Sastra Religius dan Rimba Materialisme

Budi P. Hatees*)


Melalui pembangunan nasional, kapitalisme telah menjadi bagian tak terhindarkan di Indonesia. Bagi banyak orang, pembangunan merupakan sebuah ideologi, karena sangat erat kaitannya dengan suatu diskursus, suatu ideologi tentang perubahan sosial. Pembangunanisme bisa tidak bebas ideologi. Dengan pembangunan, sebuah negara merasa berhak mengubah tradisi menjadi modern, yang tidak beradab menjadi beradab, menurut kacamata mayoritas atau pusat.

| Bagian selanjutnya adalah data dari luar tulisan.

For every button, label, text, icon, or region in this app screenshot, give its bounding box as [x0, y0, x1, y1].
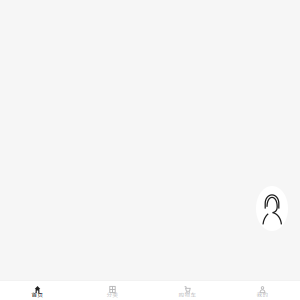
staticText: 我的 — [256, 290, 268, 299]
button[interactable]: 分类 — [75, 281, 150, 300]
staticText: 购物车 — [178, 290, 196, 299]
button[interactable]: 我的 — [225, 281, 300, 300]
button[interactable]: 在线客服 — [256, 186, 288, 231]
button[interactable]: 购物车 — [150, 281, 225, 300]
button[interactable]: 首页 — [0, 281, 75, 300]
staticText: 分类 — [106, 290, 118, 299]
staticText: 首页 — [32, 290, 44, 299]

Di dunia politik, orang Indonesia boleh saja mencita-citakan politik Indonesia sebagai politik yang tetap diwarnai nilai-nilai spiritual-keagamaan. Tapi, di sisi lain orang mengekspresikan cita-cita itu dengan menampilkan politik agama, yaitu menjadikan isu-isu agama sebagai komoditas politik untuk memperoleh kekuasaan dan semacamnya. Di sini agama bukan lagi sebagai upaya menjadikan agama sebagai pengawas para pelaku politik agar tidak terjebak dalam politik machiavelianisme.

Di dunia kesusastraan, kita tidak boleh terlalu memojokkan kehadiran teks seks. Risiko kehidupan moderen mengharusklan kita menerimanya. Bahkan, sebagai warga bangsa, kita, mau tidak mau, ikut dalam iklim yang disiapkan negara itu. Pembangunanisme melahirkan belantara materialisme dalam segala dinamika kehidupan. Tentu saja situasi ini merupakan sebuah telikungan, kekangan, dan kita kehilangan daya untuk merefleksikan diri guna mencapai pembebasan.

Dalam situasi seperti itu, tidak bisa tidak, kita perlu mencari alternatif. Kita tidak bisa hidup dalam iklim modern semacam ini terus-menerus. Sebagai orang beragama, risiko pembangunanisme tidak seharusnya dibiarkan memarginalkan transendensi. Nilai transenden itu telah membuatkan kita sangat kokoh selama ini sebagai sebuah bangsa. Jadi, dalam segala dinamika kehidupan, kita gemakan cita-cita luruh tentang pentingnya nilai-nilai ketuhanan sebagai landasan segala tindak-tanduk keseharian.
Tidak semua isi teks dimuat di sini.